BLITZER: The vice chair of the select committee, Liz Cheney, says the American people deserve to hear from former White House Counsel Pat Cipollone. What specifically do you want him to shed light on and how aggressively is the committee pursuing his testimony?

RASKIN: Well, his name has been invoked frequently as someone who repeatedly warned Donald Trump that there was no factual merit to his big lie, that there was no legal theory that could justify all of this coercive pressure being placed on Vice President Pence and there was no pathway to power for him. And so we would like to hear him describe everything that he went through. So far, we're getting kind of like a bank shot from other witnesses. So, it would be good to hear from him. I'm not quite sure where the negotiations are at this point.

BLITZER: Considering how much evidence continues to emerge during the course of all these hearings, can we expect your committee to announce any additional hearings?

RASKIN: Well, you're right. More evidence is pouring out every day. More witnesses are coming forward. It's almost like a national catharsis as people who have information are deciding to turn it over to the January 6th select committee. So, I had hoped that we would be done with the hearing process by the end of June. It may be that the incorporation of all the new evidence coming in requires us to go a little bit further into the summer.

BLITZER: Congressman Adam Schiff, a fellow member of your committee, tells CNN he believes this plot, and I'm quoting him now, likely violated multiple federal laws and should be investigated by the U.S. Justice Department. Do you agree? And I ask the question of you because you used to teach constitutional law at the American University Law School here in Washington.

RASKIN: And I did teach criminal law, too. Look, there are more than 850 criminal prosecutions that have been brought already as part of these events. These are things like assaulting federal officers and seditious conspiracy, which means conspiracy to overthrow or put down the government or interfere with the execution of the laws. So, I think that the way most classic mob investigations and prosecutions proceed is they work their way to the top. And I think that's what's happening.

And we've already committed that we thought federal offenses were committed by Donald Trump and by John Eastman, and Judge Carter picked it up in the Eastman litigation where he said he also thought it was likely federal offenses were committed there, specifically conspiracy to interfere with the federal proceeding and conspiracy to defraud the United States of America.

BLITZER: Yes, I'll take that answer as a yes.
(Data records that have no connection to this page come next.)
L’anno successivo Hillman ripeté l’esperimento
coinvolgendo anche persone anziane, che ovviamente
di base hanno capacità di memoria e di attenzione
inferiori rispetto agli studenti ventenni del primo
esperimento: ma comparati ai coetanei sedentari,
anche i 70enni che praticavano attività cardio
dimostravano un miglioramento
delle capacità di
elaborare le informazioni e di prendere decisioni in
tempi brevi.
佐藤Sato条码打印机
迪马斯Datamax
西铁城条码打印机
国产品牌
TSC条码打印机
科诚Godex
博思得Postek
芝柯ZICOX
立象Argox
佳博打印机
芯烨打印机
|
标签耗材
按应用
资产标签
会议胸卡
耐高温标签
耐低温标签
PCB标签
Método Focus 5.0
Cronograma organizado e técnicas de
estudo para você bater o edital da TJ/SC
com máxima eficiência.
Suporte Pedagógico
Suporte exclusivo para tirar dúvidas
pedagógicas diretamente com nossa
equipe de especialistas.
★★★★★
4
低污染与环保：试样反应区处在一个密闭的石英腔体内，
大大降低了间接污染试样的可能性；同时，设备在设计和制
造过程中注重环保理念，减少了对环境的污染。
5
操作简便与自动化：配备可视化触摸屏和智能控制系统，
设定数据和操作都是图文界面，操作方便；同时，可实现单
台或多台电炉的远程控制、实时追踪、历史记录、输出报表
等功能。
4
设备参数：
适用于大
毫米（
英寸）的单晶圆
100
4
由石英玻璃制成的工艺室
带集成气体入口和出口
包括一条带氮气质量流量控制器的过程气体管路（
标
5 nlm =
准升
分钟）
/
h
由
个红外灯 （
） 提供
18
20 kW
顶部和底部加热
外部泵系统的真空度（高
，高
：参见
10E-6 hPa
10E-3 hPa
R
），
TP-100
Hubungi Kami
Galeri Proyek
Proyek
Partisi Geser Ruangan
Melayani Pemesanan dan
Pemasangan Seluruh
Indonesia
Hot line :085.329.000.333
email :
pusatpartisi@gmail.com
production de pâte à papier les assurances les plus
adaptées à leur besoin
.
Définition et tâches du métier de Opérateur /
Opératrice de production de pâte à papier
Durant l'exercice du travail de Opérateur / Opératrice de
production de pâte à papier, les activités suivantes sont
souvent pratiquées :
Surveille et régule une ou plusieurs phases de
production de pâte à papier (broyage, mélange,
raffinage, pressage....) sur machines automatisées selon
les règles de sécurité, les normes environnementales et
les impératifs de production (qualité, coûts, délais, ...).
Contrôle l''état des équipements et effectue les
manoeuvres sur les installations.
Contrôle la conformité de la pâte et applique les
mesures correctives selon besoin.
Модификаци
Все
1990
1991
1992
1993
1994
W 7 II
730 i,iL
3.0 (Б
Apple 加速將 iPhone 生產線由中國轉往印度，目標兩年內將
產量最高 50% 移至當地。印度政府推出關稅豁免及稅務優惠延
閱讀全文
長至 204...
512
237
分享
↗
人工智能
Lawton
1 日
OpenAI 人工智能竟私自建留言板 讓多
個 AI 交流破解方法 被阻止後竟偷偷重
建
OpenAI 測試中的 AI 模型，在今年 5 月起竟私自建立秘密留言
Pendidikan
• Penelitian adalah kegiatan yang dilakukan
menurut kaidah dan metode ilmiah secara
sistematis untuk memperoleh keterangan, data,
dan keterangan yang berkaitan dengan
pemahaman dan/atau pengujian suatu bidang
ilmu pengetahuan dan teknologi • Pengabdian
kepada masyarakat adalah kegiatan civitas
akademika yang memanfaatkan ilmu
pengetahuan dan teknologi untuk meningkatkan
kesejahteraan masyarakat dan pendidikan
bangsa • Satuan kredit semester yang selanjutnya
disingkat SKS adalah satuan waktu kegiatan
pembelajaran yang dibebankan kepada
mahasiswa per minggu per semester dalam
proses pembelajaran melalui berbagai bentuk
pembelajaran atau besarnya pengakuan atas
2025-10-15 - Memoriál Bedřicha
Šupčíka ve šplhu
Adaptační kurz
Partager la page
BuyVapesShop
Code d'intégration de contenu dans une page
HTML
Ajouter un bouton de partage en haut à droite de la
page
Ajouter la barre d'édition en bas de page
Congressman Jamie Raskin, thank you so much for joining us.

Coming up, a former Republican congressman who has advised the January 6th committee will join us and weigh in on the testimony about GOP officials being pressured by Trump and actually threatened. Stay with us. You're in THE SITUATION ROOM.

(COMMERCIAL BREAK)

[18:25:00] BLITZER: At today's January 6th hearing, we heard witnesses publicly recount the very dangerous threats they've received. Listen to Republican officials and an election worker describe what they went through as Trump tried to undo Joe Biden's legitimate wins in Arizona and Georgia.

(BEGIN VIDEOTAPE)

RAFFENSPERGER: Some people broke into my daughter-in-law's home. And my son has passed, and she's a widow and has two kids. And so we're very concerned anti her safety, also.

BOWERS: They have had video panel trucks with videos of me proclaiming me to be a pedophile and a pervert and a corrupt politician.

We had a daughter who was gravely ill who was upset by what was happening outside.

MOSS: I received a call from my grandmother saying that there were people at her home and they knocked on the door and, of course, she opened it and seeing who was there, who it was, and they just started pushing their way through, claiming that they were coming into make a citizen's arrest. They needed to find me and my mom. They knew we were there, and she was just screaming and didn't know what to do.

I don't go to the grocery store at all. I haven't been anywhere at all. I've gained about 60 pounds. I just don't do nothing anymore. I don't want to go anywhere. I second-guess everything that I do. It's affected my life in a major way, in every way, all because of lies.

(END VIDEOTAPE)

BLITZER: Joining us now along with our panel, former Republican Congressman Denver Riggleman who previously served as an adviser to the January 6th select committee. Congressman, thanks for joining us.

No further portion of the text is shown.